Not even mention of cricket at Edgbaston, Aston Villa games at Villa Park, or a Bees rugby match at Damson Park can convince my friends that Birmingham is worth a stopover. They may have embedded memories of trying to negotiate “Spaghetti Junction,” hours on platforms waiting for connections at New Street Station, or images of brash 1960s architecture.

Birmingham has no castle, no port and no great river. Yet it was childhood memories of the landscape that inspired JRR Tolkien’s The Hobbit (1937) and The Lord of the Rings (1954/1955). Birmingham has art galleries, theatres, concert halls and universities, and is home to orchestras and to the Birmingham Royal Ballet, formerly the Sadler’s Wells Ballet.

Woodbrooke, Europe’s only Quaker Study Centre, is based in the former family home near Bourneville of the Birmingham chocolate maker, George Cadbury (Photograph: Patrick Comerford, 2007)

This city is also the home of Cadbury’s chocolate, Bird’s custard and the Moody Blues. Its suburbs include Bourneville, one of the most advanced experiments in social housing. With a population of over a million, this is England’s second city, transformed over the centuries from an agriculturally insignificant village in the 1200s into one of the greatest industrial cities in the world.

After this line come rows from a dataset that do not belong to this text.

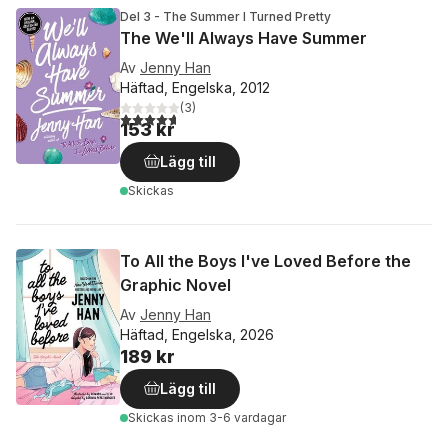
Del 3 - The Summer I Turned Pretty
The We'll Always Have Summer
Av
Jenny Han
Häftad, Engelska, 2012
(
3
)
4,7
utav 5 stjärnor. Totalt antal röster:
153 kr
Lägg till
Skickas
To All the Boys I've Loved Before the
Graphic Novel
Av
Jenny Han
Häftad, Engelska, 2026
189 kr
Lägg till
Skickas
inom 3-6 vardagar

The mediaeval and the modern

Saint Martin’s Church in the Bullring is 19th century Victorian Gothic revival on the outside, but inside has 12th and 13th century carvings and tombs (Photograph: Patrick Comerford, 2011)

The site of the Bullring, close to Saint Martin’s Church, is the city’s historic market centre. It began life in 1166 when Birmingham received a charter for its own market. From mediaeval times, the town was served by the ancient and parish church of Saint Martin’s. Although now clad in 19th century restoration work, it may date back to a simple place of worship in Saxon times. We can be certain there has been a church on the site since 1290, and the interior still has carvings and tombs dating back to the 12th and 13th centuries.

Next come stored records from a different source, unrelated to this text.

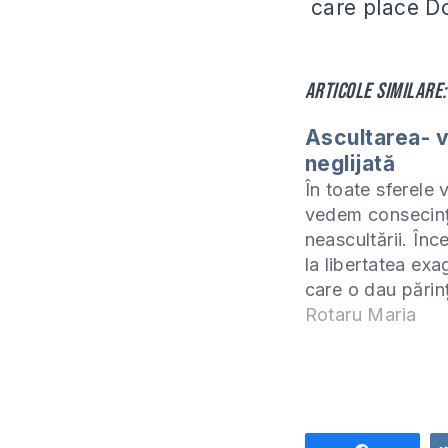
care place D
Articole similare:
Ascultarea- 
neglijată
În toate sferele v
vedem consecin
neascultării. În
la libertatea exa
care o dau părinț
săi în comporta
Rotaru Maria
până la lipsa de
față de autorităț
manifestată de c
adulți. Neascult
o mare problemă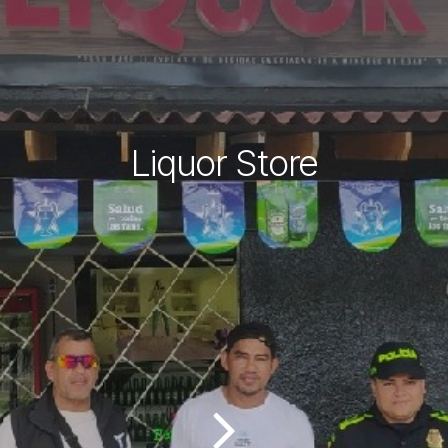
Liquor Store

The town grew significantly in the 17th century, but a new parish was not formed until 1708, in the reign of Queen Anne. The new area of High Town stood at Birmingham’s highest point, and the panorama from Saint Martin’s was one of splendid houses gracing the hilltop.

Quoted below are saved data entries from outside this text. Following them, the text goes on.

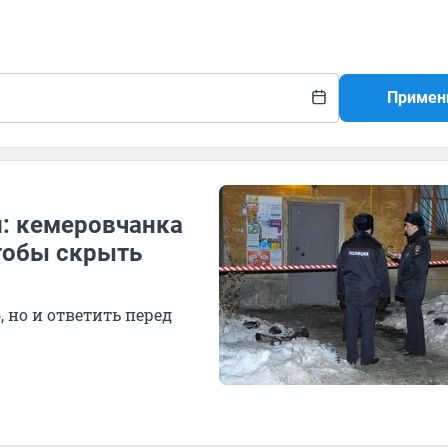
Примен
и: кемеровчанка
чтобы скрыть
 но и ответить перед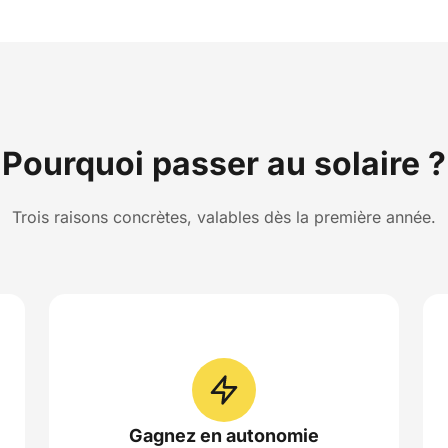
Pourquoi passer au solaire ?
Trois raisons concrètes, valables dès la première année.
Gagnez en autonomie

The town became a city and acquired international prominence in the 18th century when it was at the heart of both the Midlands Enlightenment and the Industrial Revolution. At the core of these movements were the members of the Lunar Society of Birmingham, including the botanist Erasmus Darwin, the steam pioneers Matthew Boulton and James Watt, the chemist Joseph Priestley, the potter Josiah Wedgwood, the chemist James Keir and the author and abolitionist Thomas Day.

The story of this intellectual and creative circle has been told by Jenny Uglow in her book The Lunar Men (2002). They also included the author Anna Seward, the painter Joseph Wright of Derby, the lexicographer Samuel Johnson – who, like Erasmus Darwin and Anna Seward, also hailed from Lichfield – the typographer John Baskerville, the poet and landscape gardener William Shenstone, and the architects James and Samuel Wyatt.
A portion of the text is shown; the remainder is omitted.